By running Kafka with Strimzi, all the moving pieces involved in your AI/ML streaming patterns like streams, users, connectors, clients, become fully manageable as Kubernetes resources. This provides a unified operational model that reduces complexity and enables teams to focus on building AI/ML logic rather than maintaining infrastructure.
Conclusion
As data-driven architectures evolve, the shift from static datasets to continuous dataflows has reshaped how organizations build, train, and operate modern AI systems. From traditional batch pipelines to real-time model training, online learning, and RAG-powered LLM applications, Apache Kafka has emerged as a unifying backbone, providing the scalable, resilient, and high-velocity streaming foundation required for contemporary AI and ML workloads. Whether enabling continuous feature generation, feeding vector databases, orchestrating enrichment pipelines, or delivering low-latency data for inference, Kafka ensures that machine-learning systems remain accurate, adaptive, and tightly integrated with the ever-changing state of the business.

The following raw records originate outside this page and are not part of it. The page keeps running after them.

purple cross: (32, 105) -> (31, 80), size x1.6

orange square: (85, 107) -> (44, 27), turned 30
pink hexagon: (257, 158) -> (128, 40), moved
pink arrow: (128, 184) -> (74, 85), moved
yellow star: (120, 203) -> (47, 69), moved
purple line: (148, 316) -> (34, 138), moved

The next frontier in this evolution is agentic AI. Agents today rely heavily on tools to extend their capabilities through function calling by using MCP (Model Context Protocol), and these tools often act as integration layers that connect the agent to external systems. In real-world scenarios, many of these tools depend on real-time or continuously updated information—exactly the kind of data flow that streaming platforms excel at. A streaming architecture based on Apache Kafka can seamlessly feed fresh data into the tool layer; the tools then return enriched or up-to-date information to the agents, and the agents combine that live operational context with LLM reasoning to fulfill queries or make decisions. This creates a coherent loop where agents orchestrate actions, tools serve as intelligent interfaces to dynamic data, and Kafka ensures that the entire ecosystem operates on timely, trustworthy information.

As AI systems continue to move from passive models to active, decision-making agents, Kafka’s role as a streaming backbone will only grow, forming the connective tissue that keeps models grounded, tools informed, and agents capable of acting reliably in real time.